Imhoff v. Pep Boys

71 Pa. D. & C.4th 1, 2005 Pa. Dist. & Cnty. Dec. LEXIS 169
CourtPennsylvania Court of Common Pleas, Lancaster County
DecidedFebruary 9, 2005
Docketno. CI-04-07381
StatusPublished

This text of 71 Pa. D. & C.4th 1 (Imhoff v. Pep Boys) is published on Counsel Stack Legal Research, covering Pennsylvania Court of Common Pleas, Lancaster County primary law. Counsel Stack provides free access to over 12 million legal documents including statutes, case law, regulations, and constitutions.

Bluebook
Imhoff v. Pep Boys, 71 Pa. D. & C.4th 1, 2005 Pa. Dist. & Cnty. Dec. LEXIS 169 (Pa. Super. Ct. 2005).

Opinion

PEREZOUS, J.,

This matter is before the court on the preliminary objections and petition to compel arbitration filed by the defendant, Pep Boys— Manny, Moe and Jack, against the complaint of the plaintiff, Richard Imhoff Jr. Specifically, defendant contends that the plaintiff’s complaint should be dismissed because a mutual agreement to arbitrate claims signed by the plaintiff and defendant requires the present claim to be submitted to arbitration. For the reasons that follow, this [3]*3court sustains the defendant’s preliminary objections, and grants the petition to compel arbitration.

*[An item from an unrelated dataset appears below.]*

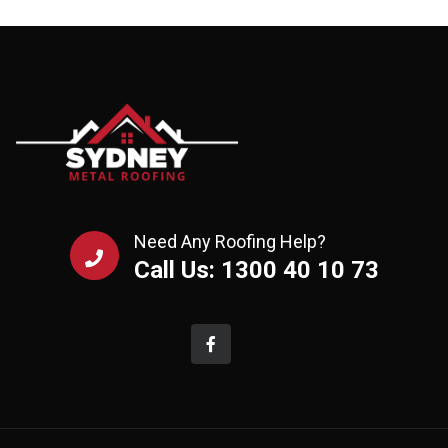
Need Any Roofing Help?
Call Us: 1300 40 10 73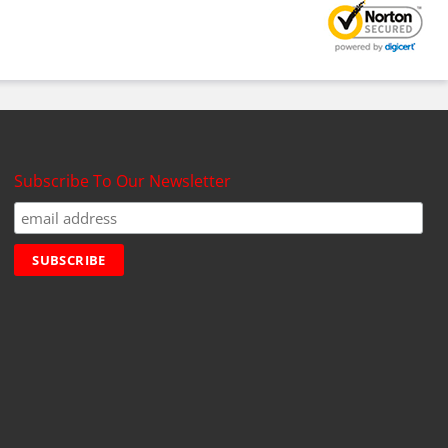
Subscribe To Our Newsletter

This case arises from events relating to the termination of plaintiff’s employment. Plaintiff was employed as a service manager at defendant’s store located at 2080 Lincoln Highway East, Lancaster, Pennsylvania. It is alleged that defendant discharged the plaintiff in November 2001, because he had engaged in work-related misconduct. Specifically, he claims that an investigation conducted by the defendant revealed that he failed to pay for work performed on his vehicle, took store inventory for his personal use, and used money taken from the cash register to purchase lunches for himself and others. It is also alleged that the investigation showed that the plaintiff allowed others to engage in similar misconduct. Consequently, it is alleged that this activity resulted in the plaintiff’s discharge on November 7, 2001.

On the same day that the plaintiff was informed that his services were no longer required, he received a telephone call from the East Lampeter Township Police Department requesting him to come to the station for questioning regarding Pep Boys. Several weeks after speaking with the police, charges of unlawlul taking and criminal conspiracy were filed against the plaintiff. In March 2003, plaintiff’s trial was held in the Court of Common Pleas of Lancaster County. The jury found the plaintiff not guilty of the charges.

On or about August 5,2004, plaintiff filed a complaint against the defendant in the Court of Common Pleas of Lancaster County. The basis of the complaint is the defendant’s alleged malicious prosecution of plaintiff arising out of the investigation conducted by the defen[4]*4dant and the subsequent proceedings against him. After defendant received service of process in this action, its counsel contacted plaintiff’s attorney to advise him of the agreement to arbitrate and to request the plaintiff to dismiss the complaint and proceed to arbitration. Defendant was then informed that plaintiff would not agree to proceed to arbitration voluntarily. Subsequently, defendant filed preliminary objections and a petition to compel arbitration as plaintiff and defendant had signed a mutual agreement to arbitrate claims. In response, plaintiff filed an answer to the defendant’s preliminary objections and petition to compel arbitration. Both parties filed briefs supporting their respective positions.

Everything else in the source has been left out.